▶ Brief:
Every record must be repeated exactly; omit any pictures they contain.
*** Provided records ***
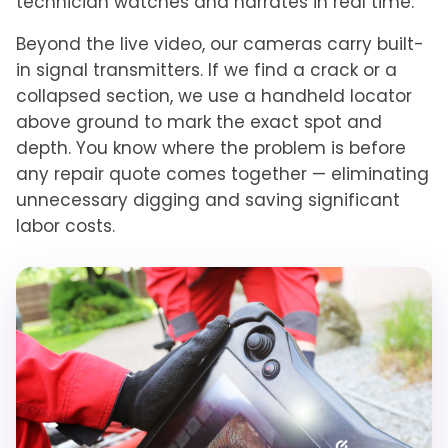
technician watches and narrates in real time.
Beyond the live video, our cameras carry built-
in signal transmitters. If we find a crack or a
collapsed section, we use a handheld locator
above ground to mark the exact spot and
depth. You know where the problem is before
any repair quote comes together — eliminating
unnecessary digging and saving significant
labor costs.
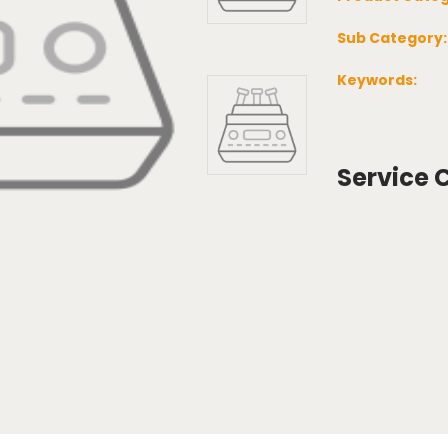
Sub Category
Keywords:
Service 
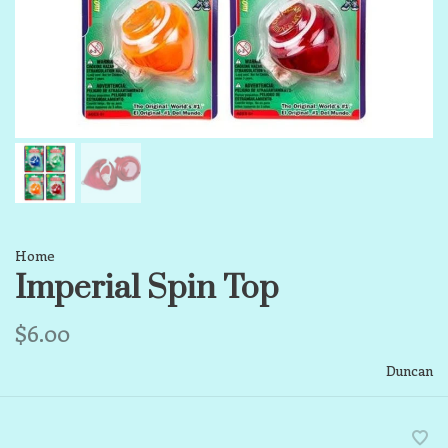
Home
Imperial Spin Top
$6.00
Duncan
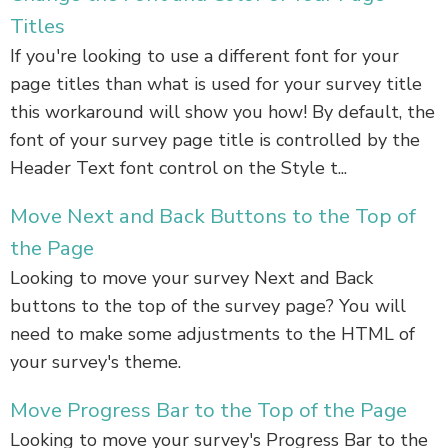
Titles
If you're looking to use a different font for your
page titles than what is used for your survey title
this workaround will show you how! By default, the
font of your survey page title is controlled by the
Header Text font control on the Style t...
Move Next and Back Buttons to the Top of
the Page
Looking to move your survey Next and Back
buttons to the top of the survey page? You will
need to make some adjustments to the HTML of
your survey's theme.
Move Progress Bar to the Top of the Page
Looking to move your survey's Progress Bar to the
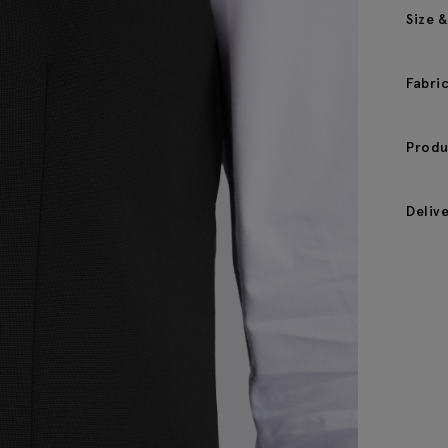
Size &
Fabri
Produ
Deliv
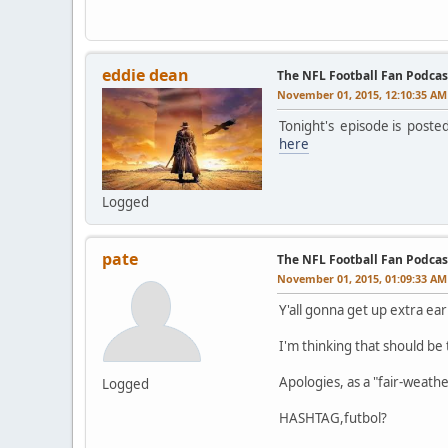
eddie dean
The NFL Football Fan Podcas
November 01, 2015, 12:10:35 AM
Tonight's episode is poste
here
Logged
pate
The NFL Football Fan Podcas
November 01, 2015, 01:09:33 AM
Y'all gonna get up extra ear
I'm thinking that should be
Apologies, as a "fair-weathe
Logged
HASHTAG,futbol?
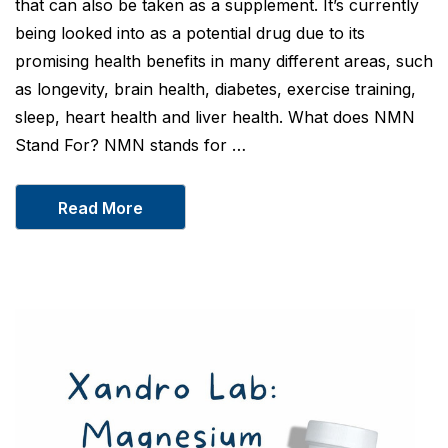
that can also be taken as a supplement. It’s currently
being looked into as a potential drug due to its
promising health benefits in many different areas, such
as longevity, brain health, diabetes, exercise training,
sleep, heart health and liver health. What does NMN
Stand For? NMN stands for …
Read More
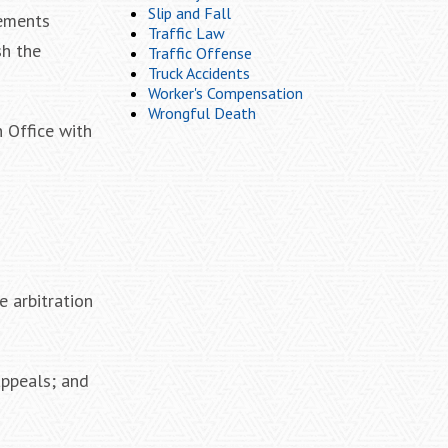
Slip and Fall
rements
Traffic Law
sh the
Traffic Offense
Truck Accidents
Worker's Compensation
Wrongful Death
n Office with
e arbitration
appeals; and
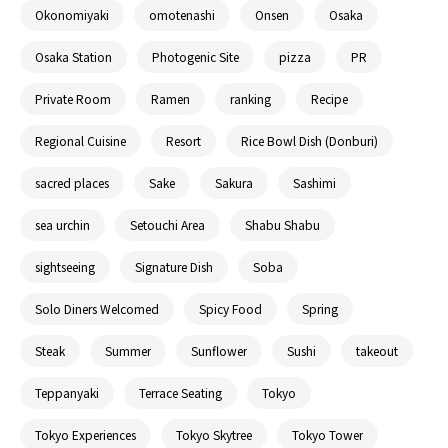
Okonomiyaki
omotenashi
Onsen
Osaka
Osaka Station
Photogenic Site
pizza
PR
Private Room
Ramen
ranking
Recipe
Regional Cuisine
Resort
Rice Bowl Dish (Donburi)
sacred places
Sake
Sakura
Sashimi
sea urchin
Setouchi Area
Shabu Shabu
sightseeing
Signature Dish
Soba
Solo Diners Welcomed
Spicy Food
Spring
Steak
Summer
Sunflower
Sushi
takeout
Teppanyaki
Terrace Seating
Tokyo
Tokyo Experiences
Tokyo Skytree
Tokyo Tower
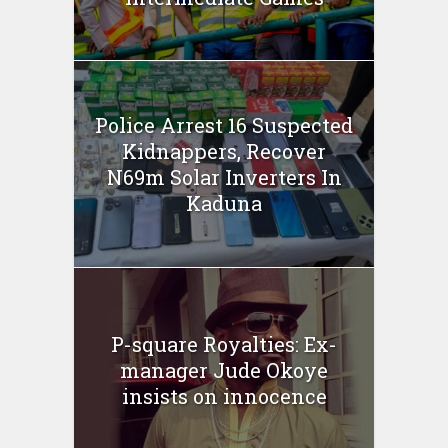
Police Arrest 16 Suspected
Kidnappers, Recover
N69m Solar Inverters In
Kaduna
P-square Royalties: Ex-
manager Jude Okoye
insists on innocence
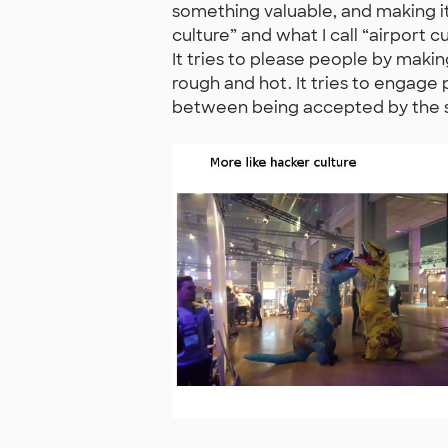
something valuable, and making it 
culture” and what I call “airport c
It tries to please people by maki
rough and hot. It tries to engage 
between being accepted by the sy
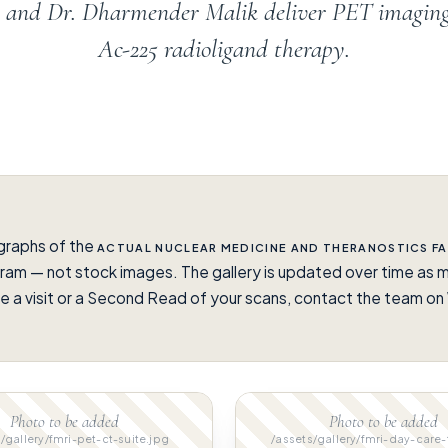
en and Dr. Dharmender Malik deliver PET imagin
Ac-225 radioligand therapy.
graphs of the
ACTUAL NUCLEAR MEDICINE AND THERANOSTICS FA
ram — not stock images. The gallery is updated over time as m
e a visit or a Second Read of your scans, contact the team 
.
Photo to be added
Photo to be added
/gallery/fmri-pet-ct-suite.jpg
/assets/gallery/fmri-day-care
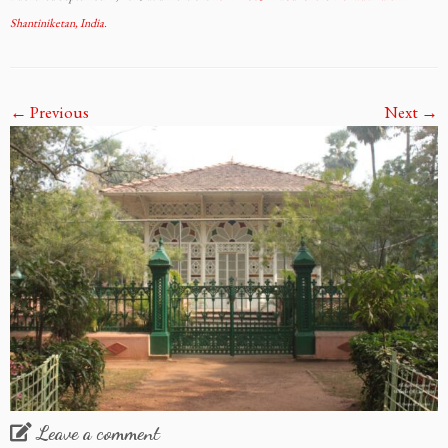
Shantiniketan, India
.
← Previous
Next →
Leave a comment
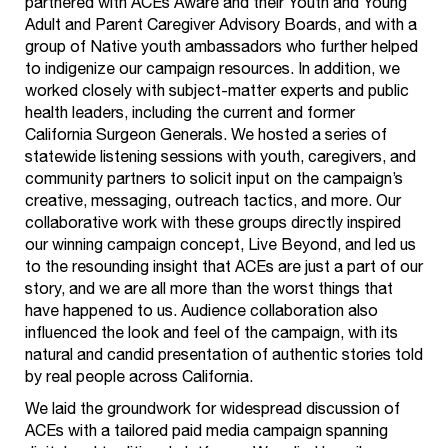
partnered with ACEs Aware and their Youth and Young
Adult and Parent Caregiver Advisory Boards, and with a
group of Native youth ambassadors who further helped
to indigenize our campaign resources. In addition, we
worked closely with subject-matter experts and public
health leaders, including the current and former
California Surgeon Generals. We hosted a series of
statewide listening sessions with youth, caregivers, and
community partners to solicit input on the campaign’s
creative, messaging, outreach tactics, and more. Our
collaborative work with these groups directly inspired
our winning campaign concept, Live Beyond, and led us
to the resounding insight that ACEs are just a part of our
story, and we are all more than the worst things that
have happened to us. Audience collaboration also
influenced the look and feel of the campaign, with its
natural and candid presentation of authentic stories told
by real people across California.
We laid the groundwork for widespread discussion of
ACEs with a tailored paid media campaign spanning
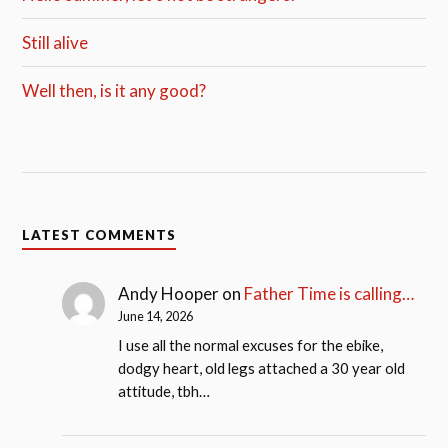
Still alive
Well then, is it any good?
LATEST COMMENTS
Andy Hooper
on
Father Time is calling…
June 14, 2026
I use all the normal excuses for the ebike,
dodgy heart, old legs attached a 30 year old
attitude, tbh…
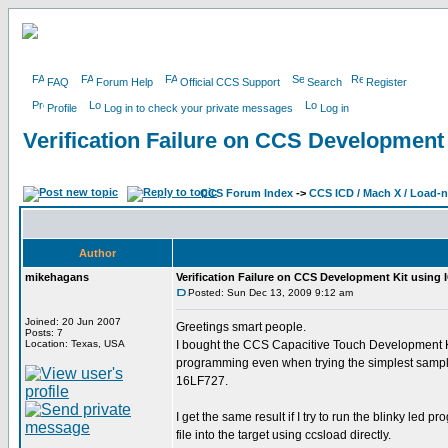
FAQ
Forum Help
Official CCS Support
Search
Register
Profile
Log in to check your private messages
Log in
Verification Failure on CCS Development
CCS Forum Index
->
CCS ICD / Mach X / Load-
Author
mikehagans
Verification Failure on CCS Development Kit using
Posted: Sun Dec 13, 2009 9:12 am
Joined: 20 Jun 2007
Greetings smart people.
Posts: 7
Location: Texas, USA
I bought the CCS Capacitive Touch Development Kit
programming even when trying the simplest sample
16LF727.
I get the same result if I try to run the blinky le
file into the target using ccsload directly.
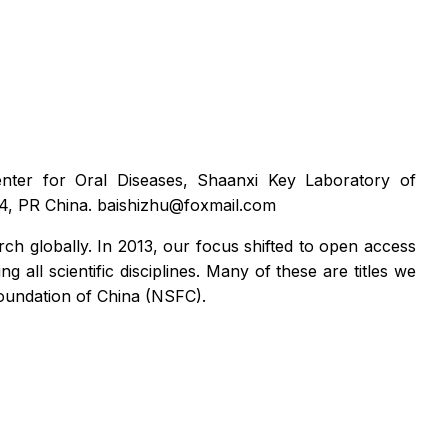
Center for Oral Diseases, Shaanxi Key Laboratory of
004, PR China. baishizhu@foxmail.com
rch globally. In 2013, our focus shifted to open access
ll scientific disciplines. Many of these are titles we
 Foundation of China (NSFC).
***
▶ Result:
technician watches and narrates in real time.
Beyond the live video, our cameras carry built-
in signal transmitters. If we find a crack or a
collapsed section, we use a handheld locator
above ground to mark the exact spot and
depth. You know where the problem is before
any repair quote comes together — eliminating
unnecessary digging and saving significant
labor costs.
Sub Category
Keywords:
Service 
Home
Imperial Spin Top
$6.00
Duncan
Titles
If you're looking to use a different font for your
page titles than what is used for your survey title
this workaround will show you how! By default, the
font of your survey page title is controlled by the
Header Text font control on the Style t...
Move Next and Back Buttons to the Top of
the Page
Looking to move your survey Next and Back
buttons to the top of the survey page? You will
need to make some adjustments to the HTML of
your survey's theme.
Move Progress Bar to the Top of the Page
Looking to move your survey's Progress Bar to the
Size &
Fabri
Produ
Deliv
eddie dean
The NFL Football Fan Podcas
November 01, 2015, 12:10:35 AM
Tonight's episode is poste
here
Logged
pate
The NFL Football Fan Podcas
November 01, 2015, 01:09:33 AM
Y'all gonna get up extra ear
I'm thinking that should be
Apologies, as a "fair-weathe
Logged
HASHTAG,futbol?
that can also be taken as a supplement. It’s currently
being looked into as a potential drug due to its
promising health benefits in many different areas, such
as longevity, brain health, diabetes, exercise training,
sleep, heart health and liver health. What does NMN
Stand For? NMN stands for …
Read More
Slip and Fall
rements
Traffic Law
sh the
Traffic Offense
Truck Accidents
Worker's Compensation
Wrongful Death
n Office with
e arbitration
appeals; and
Okonomiyaki
omotenashi
Onsen
Osaka
Osaka Station
Photogenic Site
pizza
PR
Private Room
Ramen
ranking
Recipe
Regional Cuisine
Resort
Rice Bowl Dish (Donburi)
sacred places
Sake
Sakura
Sashimi
sea urchin
Setouchi Area
Shabu Shabu
sightseeing
Signature Dish
Soba
Solo Diners Welcomed
Spicy Food
Spring
Steak
Summer
Sunflower
Sushi
takeout
Teppanyaki
Terrace Seating
Tokyo
Tokyo Experiences
Tokyo Skytree
Tokyo Tower
Police Arrest 16 Suspected
Kidnappers, Recover
N69m Solar Inverters In
Kaduna
P-square Royalties: Ex-
manager Jude Okoye
insists on innocence
something valuable, and making it 
culture” and what I call “airport c
It tries to please people by maki
rough and hot. It tries to engage 
between being accepted by the sy
en and Dr. Dharmender Malik deliver PET imagin
Ac-225 radioligand therapy.
graphs of the
ACTUAL NUCLEAR MEDICINE AND THERANOSTICS FA
ram — not stock images. The gallery is updated over time as m
e a visit or a Second Read of your scans, contact the team 
.
Photo to be added
Photo to be added
/gallery/fmri-pet-ct-suite.jpg
/assets/gallery/fmri-day-care
Shantiniketan, India
.
← Previous
Next →
Leave a comment
partnered with ACEs Aware and their Youth and Young
Adult and Parent Caregiver Advisory Boards, and with a
group of Native youth ambassadors who further helped
to indigenize our campaign resources. In addition, we
worked closely with subject-matter experts and public
health leaders, including the current and former
California Surgeon Generals. We hosted a series of
statewide listening sessions with youth, caregivers, and
community partners to solicit input on the campaign’s
creative, messaging, outreach tactics, and more. Our
collaborative work with these groups directly inspired
our winning campaign concept, Live Beyond, and led us
to the resounding insight that ACEs are just a part of our
story, and we are all more than the worst things that
have happened to us. Audience collaboration also
influenced the look and feel of the campaign, with its
natural and candid presentation of authentic stories told
by real people across California.
We laid the groundwork for widespread discussion of
ACEs with a tailored paid media campaign spanning
Still alive
Well then, is it any good?
LATEST COMMENTS
Andy Hooper
on
Father Time is calling…
June 14, 2026
I use all the normal excuses for the ebike,
dodgy heart, old legs attached a 30 year old
attitude, tbh…
FAQ
Forum Help
Official CCS Support
Search
Register
Profile
Log in to check your private messages
Log in
Verification Failure on CCS Development
CCS Forum Index
->
CCS ICD / Mach X / Load-
Author
mikehagans
Verification Failure on CCS Development Kit using
Posted: Sun Dec 13, 2009 9:12 am
Joined: 20 Jun 2007
Greetings smart people.
Posts: 7
Location: Texas, USA
I bought the CCS Capacitive Touch Development Kit
programming even when trying the simplest sample
16LF727.
I get the same result if I try to run the blinky le
file into the target using ccsload directly.
Center for Oral Diseases, Shaanxi Key Laboratory of
004, PR China. baishizhu@foxmail.com
rch globally. In 2013, our focus shifted to open access
ll scientific disciplines. Many of these are titles we
 Foundation of China (NSFC).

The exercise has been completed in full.